Saved data entries:

• • • • • • •

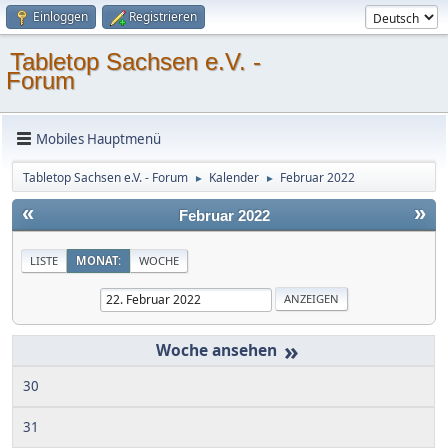
Einloggen
Registrieren
Tabletop Sachsen e.V. -
Forum
Mobiles Hauptmenü
Tabletop Sachsen e.V. - Forum
Kalender
Februar 2022
►
►
«
»
Februar 2022
LISTE
MONAT:
WOCHE
»
30
31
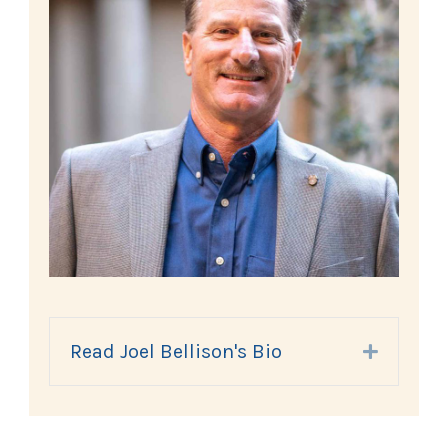
Read Joel Bellison's Bio
Expand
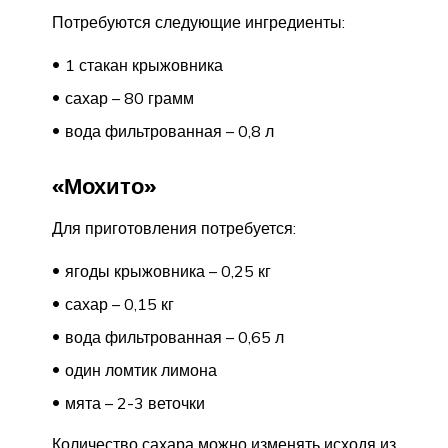
Потребуются следующие ингредиенты:
1 стакан крыжовника
сахар – 80 грамм
вода фильтрованная – 0,8 л
«Мохито»
Для приготовления потребуется:
ягоды крыжовника – 0,25 кг
сахар – 0,15 кг
вода фильтрованная – 0,65 л
один ломтик лимона
мята – 2-3 веточки
Количество сахара можно изменять исходя из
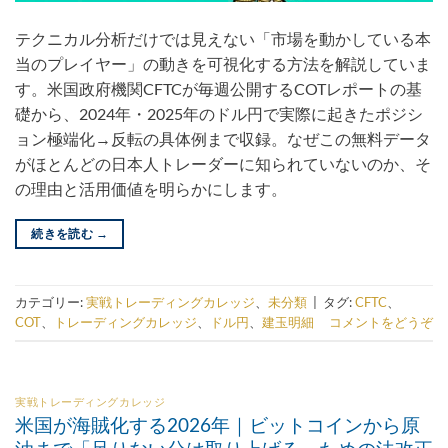
テクニカル分析だけでは見えない「市場を動かしている本
当のプレイヤー」の動きを可視化する方法を解説していま
す。米国政府機関CFTCが毎週公開するCOTレポートの基
礎から、2024年・2025年のドル円で実際に起きたポジシ
ョン極端化→反転の具体例まで収録。なぜこの無料データ
がほとんどの日本人トレーダーに知られていないのか、そ
の理由と活用価値を明らかにします。
続きを読む
→
カテゴリー:
実戦トレーディングカレッジ
、
未分類
|
タグ:
CFTC
、
COT
、
トレーディングカレッジ
、
ドル円
、
建玉明細
コメントをどうぞ
実戦トレーディングカレッジ
米国が海賊化する2026年｜ビットコインから原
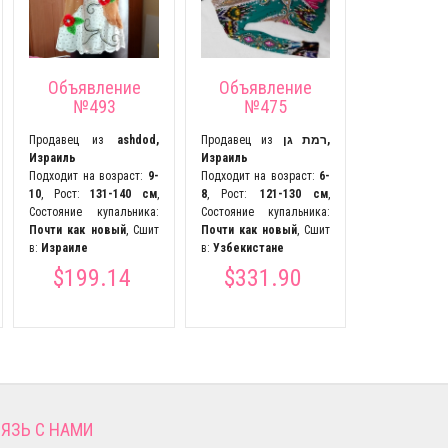
Продавец из
Р
Рост:
141
Состояние ку
Объявление
Объявление
Почти как н
№493
№475
в:
России
$497
Продавец из
ashdod,
Продавец из
רמת גן,
Израиль
Израиль
Подходит на возраст:
9-
Подходит на возраст:
6-
10
, Рост:
131-140 см
,
8
, Рост:
121-130 см
,
Состояние купальника:
Состояние купальника:
Почти как новый
, Сшит
Почти как новый
, Сшит
в:
Израиле
в:
Узбекистане
$199.14
$331.90
ЯЗЬ С НАМИ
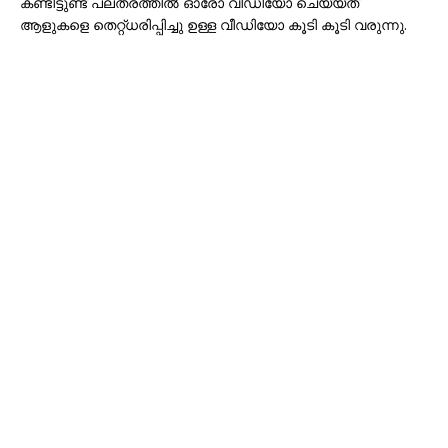
കണ്ടിട്ടുണ്ട് പലതരത്തില്‍ ഓരോ വീഡിയോ ചെയ്യ്ത്
ആളുകളെ തെറ്റ്ധരിപ്പിച്ചു ഉള്ള വീഡിയോ കൂടി കൂടി വരുന്നു.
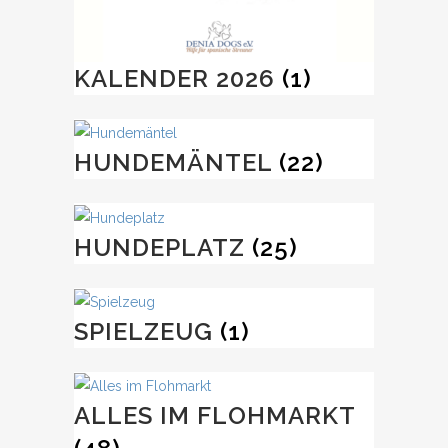
KALENDER 2026
(1)
HUNDEMÄNTEL
(22)
HUNDEPLATZ
(25)
SPIELZEUG
(1)
ALLES IM FLOHMARKT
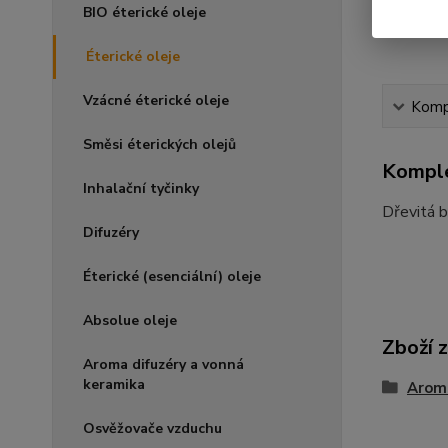
BIO éterické oleje
Éterické oleje
Vzácné éterické oleje
Kompl
Směsi éterických olejů
Komple
Inhalační tyčinky
Dřevitá b
Difuzéry
Éterické (esenciální) oleje
Absolue oleje
Zboží 
Aroma difuzéry a vonná
keramika
Arom
Osvěžovače vzduchu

• • • • • • •

Assignment:
Please print the entries above exactly. Skip every picture.

Solution to this exercise:
Einloggen
Registrieren
Tabletop Sachsen e.V. -
Forum
Mobiles Hauptmenü
Tabletop Sachsen e.V. - Forum
Kalender
Februar 2022
►
►
«
»
Februar 2022
LISTE
MONAT:
WOCHE
»
30
31
Read Joel Bellison's Bio
Expand
Потребуются следующие ингредиенты:
1 стакан крыжовника
сахар – 80 грамм
вода фильтрованная – 0,8 л
«Мохито»
Для приготовления потребуется:
ягоды крыжовника – 0,25 кг
сахар – 0,15 кг
вода фильтрованная – 0,65 л
один ломтик лимона
мята – 2-3 веточки
Количество сахара можно изменять исходя из
テクニカル分析だけでは見えない「市場を動かしている本
当のプレイヤー」の動きを可視化する方法を解説していま
す。米国政府機関CFTCが毎週公開するCOTレポートの基
礎から、2024年・2025年のドル円で実際に起きたポジシ
ョン極端化→反転の具体例まで収録。なぜこの無料データ
がほとんどの日本人トレーダーに知られていないのか、そ
の理由と活用価値を明らかにします。
続きを読む
→
カテゴリー:
実戦トレーディングカレッジ
、
未分類
|
タグ:
CFTC
、
COT
、
トレーディングカレッジ
、
ドル円
、
建玉明細
コメントをどうぞ
実戦トレーディングカレッジ
米国が海賊化する2026年｜ビットコインから原
Продавец из
Р
Рост:
141
Состояние ку
Объявление
Объявление
Почти как н
№493
№475
в:
России
$497
Продавец из
ashdod,
Продавец из
רמת גן,
Израиль
Израиль
Подходит на возраст:
9-
Подходит на возраст:
6-
10
, Рост:
131-140 см
,
8
, Рост:
121-130 см
,
Состояние купальника:
Состояние купальника:
Почти как новый
, Сшит
Почти как новый
, Сшит
в:
Израиле
в:
Узбекистане
$199.14
$331.90
ЯЗЬ С НАМИ
കണ്ടിട്ടുണ്ട് പലതരത്തില്‍ ഓരോ വീഡിയോ ചെയ്യ്ത്
ആളുകളെ തെറ്റ്ധരിപ്പിച്ചു ഉള്ള വീഡിയോ കൂടി കൂടി വരുന്നു.
KALENDER 2026
(1)
HUNDEMÄNTEL
(22)
HUNDEPLATZ
(25)
SPIELZEUG
(1)
ALLES IM FLOHMARKT
BIO éterické oleje
Éterické oleje
Vzácné éterické oleje
Kompl
Směsi éterických olejů
Komple
Inhalační tyčinky
Dřevitá b
Difuzéry
Éterické (esenciální) oleje
Absolue oleje
Zboží 
Aroma difuzéry a vonná
keramika
Arom
Osvěžovače vzduchu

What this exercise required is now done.